ある若者が、戦争に行っていて、自分の村に帰ってくる。村に帰ると、見知らぬ老人が黙ってホースを向けて、水を若者に飲ませてやるのです。若者はその水をゴクゴク。それを見ていた件の老人が一言・・・、
- どうだ、自分の故郷の水はうまいだろう -
たったこれだけ・・・。簡単明瞭、けれど、小説の真髄はこんなところにあるんではないかいな?

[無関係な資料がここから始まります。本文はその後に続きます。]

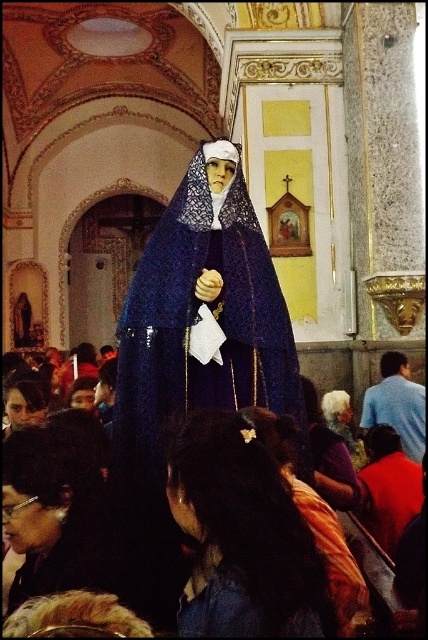 You are standing in the church and want to take a closer look at both the dark brown hair at center and the matte black hair at lower left. Which one would you need to walk towards first to reach the closer one first?

The dark brown hair at center is closer to the viewer than the matte black hair at lower left, so you should walk towards the dark brown hair at center first to reach the closer one first.

You are standing in the church and notice the statue at the center. Which object is closer to you between the white fabric headscarf at center and the gray hair at center?

The white fabric headscarf at center is closer to you because it is in front of the gray hair at center. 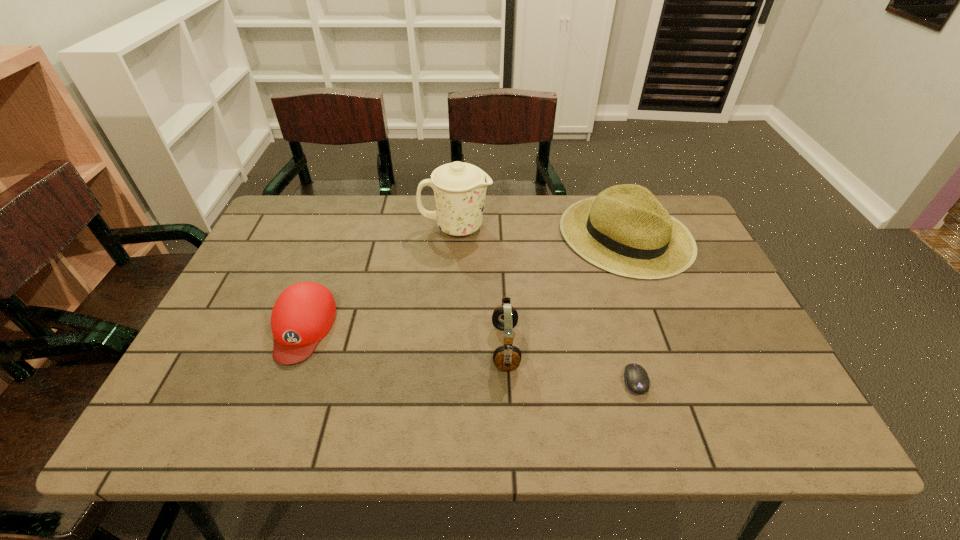 Identify the location of vacant region between the headset and the computer mouse. (570, 364).

Where is `free space between the second shortest object and the headset`? Image resolution: width=960 pixels, height=540 pixels. free space between the second shortest object and the headset is located at coordinates (404, 338).

Locate an element on the screen. This screenshot has width=960, height=540. free area in between the leftmost object and the headset is located at coordinates (404, 338).

Locate an element on the screen. Image resolution: width=960 pixels, height=540 pixels. empty space that is in between the leftmost object and the headset is located at coordinates (404, 338).

The image size is (960, 540). Identify the location of object that is the second closest one to the headset. coord(637,381).

Locate which object ranks second in proximity to the second shortest object. Please provide its 2D coordinates. Your answer should be formatted as a tuple, i.e. [(x, y)], where the tuple contains the x and y coordinates of a point satisfying the conditions above.

[(505, 317)]

Identify the location of free space that satisfies the following two spatial constraints: 1. on the front side of the sunhat; 2. on the ear cups of the headset. The height and width of the screenshot is (540, 960). (668, 347).

At what (x,y) coordinates should I click in order to perform the action: click on free space that satisfies the following two spatial constraints: 1. on the ear cups of the headset; 2. on the left side of the computer mouse. Please return your answer as a coordinate pair (x, y). The image size is (960, 540). Looking at the image, I should click on (507, 381).

Where is `vacant space that satisfies the following two spatial constraints: 1. on the back side of the computer mouse; 2. on the spout of the tallest object`? This screenshot has width=960, height=540. vacant space that satisfies the following two spatial constraints: 1. on the back side of the computer mouse; 2. on the spout of the tallest object is located at coordinates (590, 227).

Where is `vacant region that satisfies the following two spatial constraints: 1. on the spout of the tallest object; 2. on the left side of the sunhat`? This screenshot has height=540, width=960. vacant region that satisfies the following two spatial constraints: 1. on the spout of the tallest object; 2. on the left side of the sunhat is located at coordinates (455, 235). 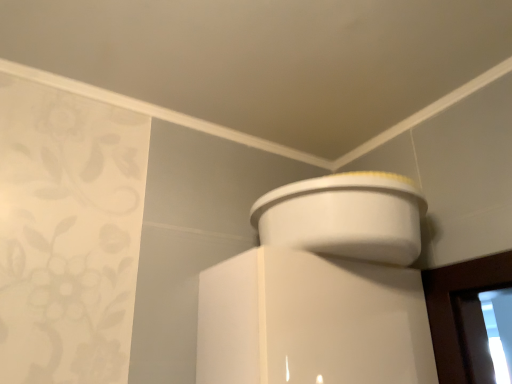 The image size is (512, 384). Identify the location of white glossy toilet at upper center. (345, 216).

What do you see at coordinates (345, 216) in the screenshot? I see `white glossy toilet at upper center` at bounding box center [345, 216].

What is the approximate height of white glossy toilet at upper center?

7.00 inches.

What are the coordinates of `white glossy toilet at upper center` in the screenshot? It's located at (345, 216). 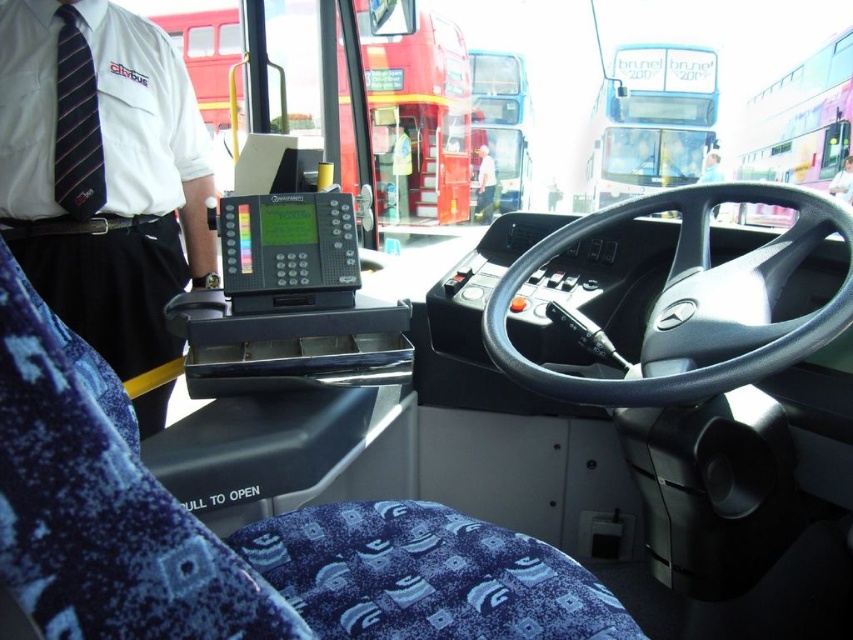 You are a passenger on the bus and want to ask the driver a question. Which object, the white shirt with tie at upper left or the black leather steering wheel at center, is closer to you if you are sitting in the front passenger seat?

The white shirt with tie at upper left is closer to you because it is thinner than the black leather steering wheel at center, meaning it occupies less space in the vertical dimension and is positioned nearer to your line of sight from the front passenger seat.

You are a passenger sitting in the front seat of the bus. You want to ask the driver a question but need to get their attention. You notice the black leather steering wheel at center and the white fabric shirt at center. Which object is closer to the driver so you can tap it to get their attention?

The black leather steering wheel at center is to the left of the white fabric shirt at center, so it is closer to the driver. You should tap the black leather steering wheel at center to get their attention. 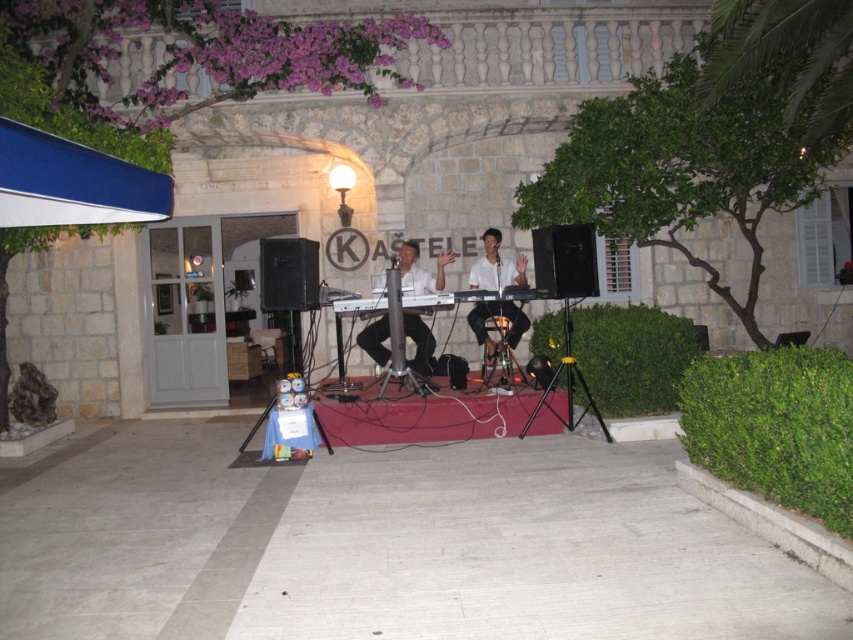 You are standing in front of the stage and want to hand a gift to the performer playing the matte white keyboard at center. If you can only throw the gift up to 8 meters, will you be able to reach them?

The distance between you and the matte white keyboard at center is 9.02 meters, which exceeds your throwing range of 8 meters. Therefore, you cannot reach the performer with the gift.

You are a photographer setting up for a night shoot at the stage. You need to place a spotlight on the left side of the stage. Which object should you aim the spotlight at to ensure it illuminates the matte white keyboard at center and the white matte keyboard at center properly?

The matte white keyboard at center is to the left of the white matte keyboard at center. To illuminate both properly, aim the spotlight at the white matte keyboard at center since it is on the right side, ensuring the light reaches both instruments.

You are a stagehand setting up a microphone stand between the two performers. The keyboardist is at the matte white keyboard at center and the drummer is at the white matte keyboard at center. Is there enough space to place the microphone stand between them?

The distance between the matte white keyboard at center and the white matte keyboard at center is 29.96 inches. A standard microphone stand requires about 2 feet of space. Since 29.96 inches is approximately 2.5 feet, there is sufficient space to place the microphone stand between them. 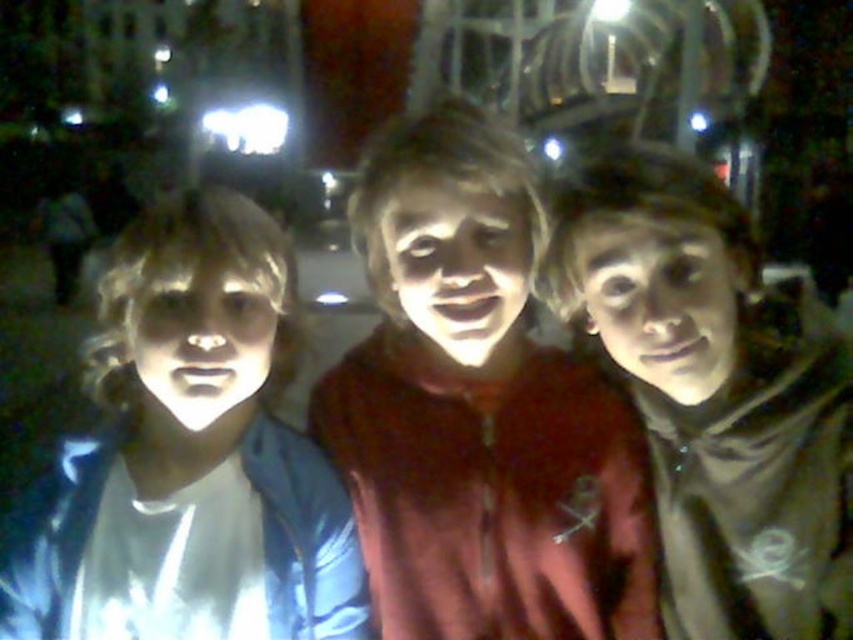 Question: Which object is farther from the camera taking this photo?

Choices:
 (A) matte blue jacket at left
 (B) matte black hoodie at center

Answer: (B)

Question: Observing the image, what is the correct spatial positioning of matte blue jacket at left in reference to matte black hoodie at center?

Choices:
 (A) left
 (B) right

Answer: (A)

Question: Estimate the real-world distances between objects in this image. Which object is farther from the matte red hoodie at center?

Choices:
 (A) matte blue jacket at left
 (B) matte black hoodie at center

Answer: (A)

Question: Does matte red hoodie at center have a smaller size compared to matte black hoodie at center?

Choices:
 (A) yes
 (B) no

Answer: (B)

Question: Is matte red hoodie at center smaller than matte blue jacket at left?

Choices:
 (A) no
 (B) yes

Answer: (A)

Question: Considering the real-world distances, which object is closest to the matte black hoodie at center?

Choices:
 (A) matte red hoodie at center
 (B) matte blue jacket at left

Answer: (A) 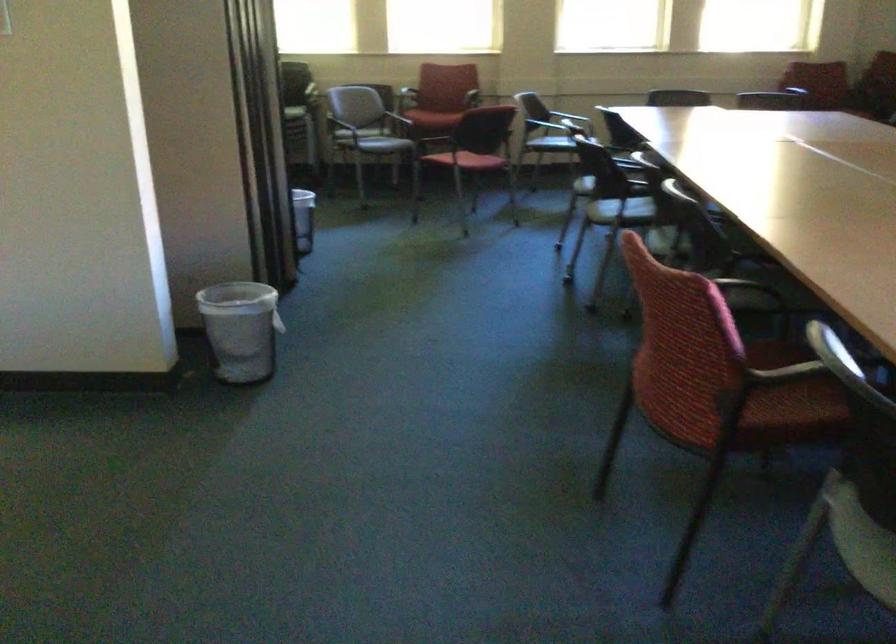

内容はうろ覚えなのですが、たしかこんな感じだったと思います。これは、小説家の開高健が書いたエッセイ(開高健「白いページ」光文社文庫にて復刊)の一頁なのですが、さすが博覧強記の筆にかかれば、小説を、芸術を、ときに自我の創造を・・・、一言半句うまく書き表すものだと思います。
論文は小説とは違います。が、名文から学ぶことは、決してマイナスになることはありません。有名な話としては、法曹を目指す人々が、志賀直哉の文章を模写して文章表現を学んだ、なんて逸話があります。志賀直哉の簡潔でいて、高い芸術性を維持し続ける文体が、実務家の気に入るのでしょうか。
現代は、およそ名文と思えるようなものに出会う機会が少なくなりました。それは、読む側の我々にも原因があるのかもしれません。はたまた、ビジュアルや音声などによるコミュニケーションが主流になってきたからなのかもしれません。けれど、複雑な事象や心象を、文章できちんとまとめあげるスキルというのは、今も昔もビジネスマンにとって重要なものです。
私も教員の一人として、学生の皆さんに、自分自身の頭で考えること、そして、それを他の人に伝える技術を教え続けたいと考えています。
*ジョン・アーンスト・スタインベック(1902-1968年)
アメリカの小説家、劇作家。代表的なものに「怒りの葡萄」「エデンの東」などがある。1962年ノーベル文学賞受賞。